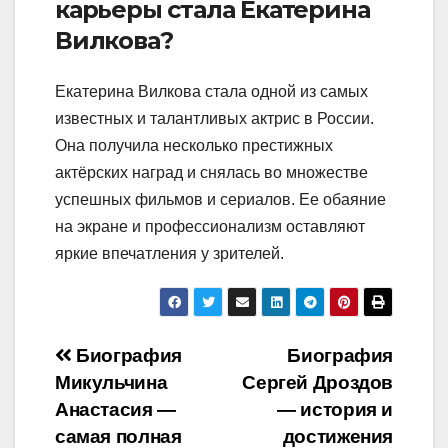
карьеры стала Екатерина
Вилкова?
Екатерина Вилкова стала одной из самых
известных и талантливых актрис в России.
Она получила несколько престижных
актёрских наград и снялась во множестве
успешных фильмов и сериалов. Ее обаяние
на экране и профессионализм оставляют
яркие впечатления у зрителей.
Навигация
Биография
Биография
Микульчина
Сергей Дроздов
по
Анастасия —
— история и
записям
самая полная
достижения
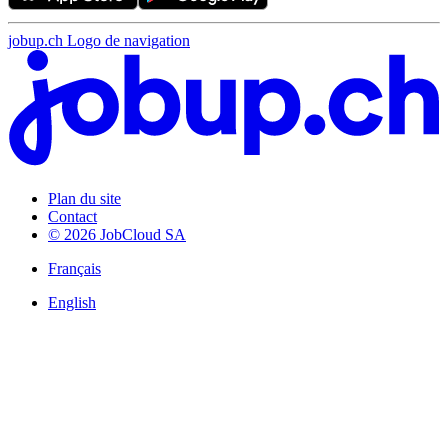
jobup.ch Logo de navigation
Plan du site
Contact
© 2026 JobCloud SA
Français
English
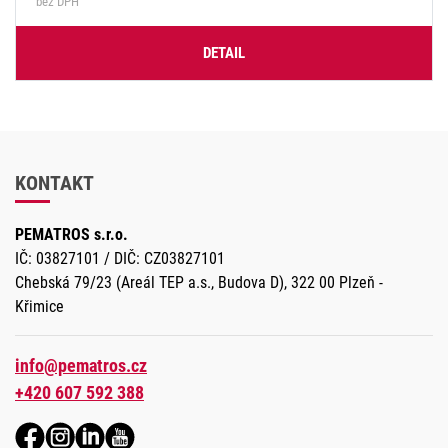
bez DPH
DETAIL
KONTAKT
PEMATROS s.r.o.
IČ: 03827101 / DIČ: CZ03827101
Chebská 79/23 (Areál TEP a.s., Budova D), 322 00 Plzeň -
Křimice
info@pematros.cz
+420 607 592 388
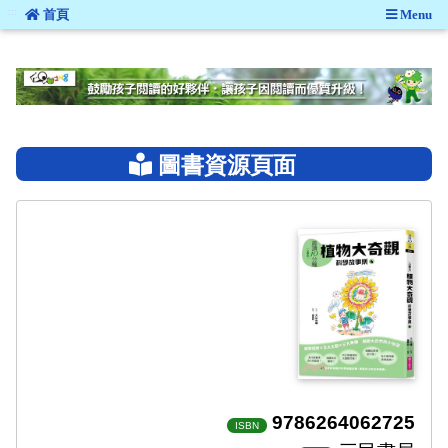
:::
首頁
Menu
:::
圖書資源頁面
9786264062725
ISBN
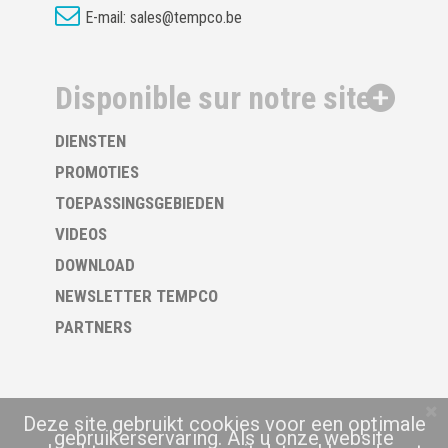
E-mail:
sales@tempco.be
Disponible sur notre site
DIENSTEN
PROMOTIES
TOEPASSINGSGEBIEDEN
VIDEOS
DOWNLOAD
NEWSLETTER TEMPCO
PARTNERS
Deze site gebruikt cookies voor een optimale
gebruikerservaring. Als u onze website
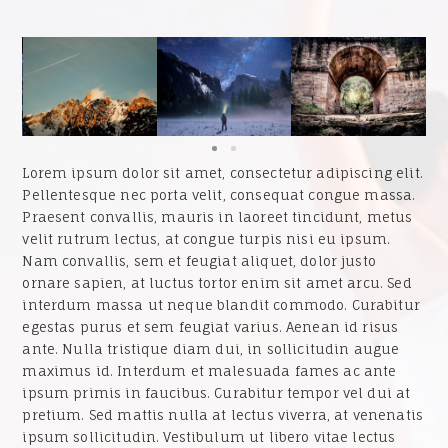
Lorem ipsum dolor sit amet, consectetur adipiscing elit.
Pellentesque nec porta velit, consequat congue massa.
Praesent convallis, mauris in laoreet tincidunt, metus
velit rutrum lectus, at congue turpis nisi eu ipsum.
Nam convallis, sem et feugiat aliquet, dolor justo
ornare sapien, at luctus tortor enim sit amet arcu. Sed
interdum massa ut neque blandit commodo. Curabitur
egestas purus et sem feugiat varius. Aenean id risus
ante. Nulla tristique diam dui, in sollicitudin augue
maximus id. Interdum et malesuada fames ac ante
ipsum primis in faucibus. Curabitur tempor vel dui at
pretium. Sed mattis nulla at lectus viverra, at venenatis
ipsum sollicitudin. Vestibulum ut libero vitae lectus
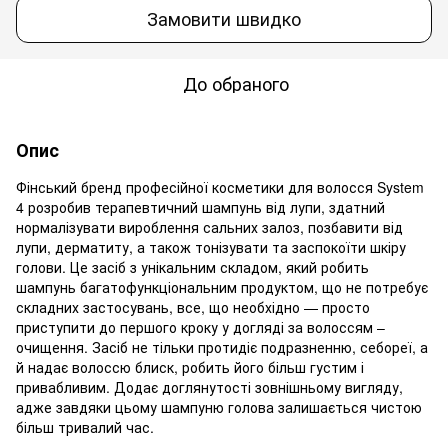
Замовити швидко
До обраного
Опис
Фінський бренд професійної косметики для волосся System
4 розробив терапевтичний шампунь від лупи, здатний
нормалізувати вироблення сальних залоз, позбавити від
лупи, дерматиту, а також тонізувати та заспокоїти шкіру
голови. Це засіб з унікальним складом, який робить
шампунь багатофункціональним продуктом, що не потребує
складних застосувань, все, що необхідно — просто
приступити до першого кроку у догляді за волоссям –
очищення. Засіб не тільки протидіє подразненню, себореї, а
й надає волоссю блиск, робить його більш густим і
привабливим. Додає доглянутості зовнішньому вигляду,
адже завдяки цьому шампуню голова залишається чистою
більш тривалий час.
==
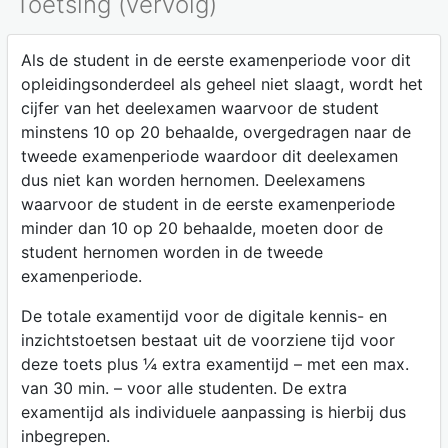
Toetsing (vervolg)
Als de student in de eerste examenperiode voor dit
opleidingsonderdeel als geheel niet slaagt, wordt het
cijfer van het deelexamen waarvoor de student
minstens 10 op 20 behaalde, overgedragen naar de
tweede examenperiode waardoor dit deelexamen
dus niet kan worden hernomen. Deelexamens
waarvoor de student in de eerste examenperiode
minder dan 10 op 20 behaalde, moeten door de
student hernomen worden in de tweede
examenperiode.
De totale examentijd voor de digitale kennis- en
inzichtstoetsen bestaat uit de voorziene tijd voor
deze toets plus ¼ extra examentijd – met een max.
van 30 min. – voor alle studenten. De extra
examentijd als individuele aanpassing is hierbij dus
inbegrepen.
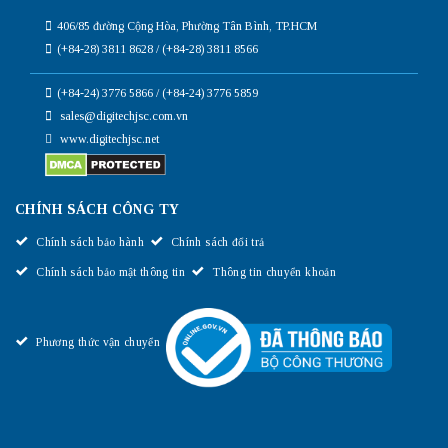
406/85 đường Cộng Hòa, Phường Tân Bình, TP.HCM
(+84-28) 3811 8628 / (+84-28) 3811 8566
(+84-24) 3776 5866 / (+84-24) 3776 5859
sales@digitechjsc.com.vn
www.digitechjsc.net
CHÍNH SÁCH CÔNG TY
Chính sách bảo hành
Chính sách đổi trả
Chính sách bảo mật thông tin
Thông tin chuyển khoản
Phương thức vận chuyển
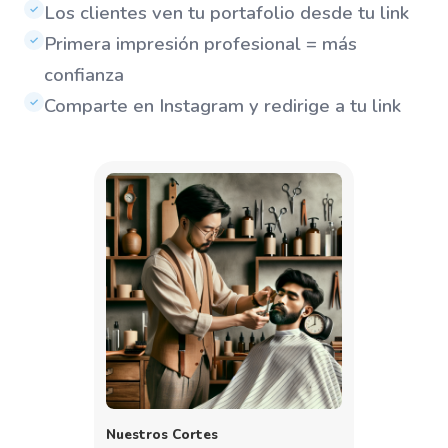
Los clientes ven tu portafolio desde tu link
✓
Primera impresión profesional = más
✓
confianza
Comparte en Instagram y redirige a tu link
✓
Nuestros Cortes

■ **Instructions to follow**
Give back, exactly and without pictures, the stretch of the records above from the line containing "Сергей Дроздов" through the line containing "Deze site gebruikt cookies voor een optimale", with both end lines included.

■ **Output for this exercise**
Сергей Дроздов
по
Анастасия —
— история и
записям
самая полная
достижения
jobup.ch Logo de navigation
Plan du site
Contact
© 2026 JobCloud SA
Français
English
bez DPH
DETAIL
KONTAKT
PEMATROS s.r.o.
IČ: 03827101 / DIČ: CZ03827101
Chebská 79/23 (Areál TEP a.s., Budova D), 322 00 Plzeň -
Křimice
info@pematros.cz
+420 607 592 388
:::
首頁
Menu
:::
圖書資源頁面
9786264062725
ISBN
E-mail:
sales@tempco.be
Disponible sur notre site
DIENSTEN
PROMOTIES
TOEPASSINGSGEBIEDEN
VIDEOS
DOWNLOAD
NEWSLETTER TEMPCO
PARTNERS
Deze site gebruikt cookies voor een optimale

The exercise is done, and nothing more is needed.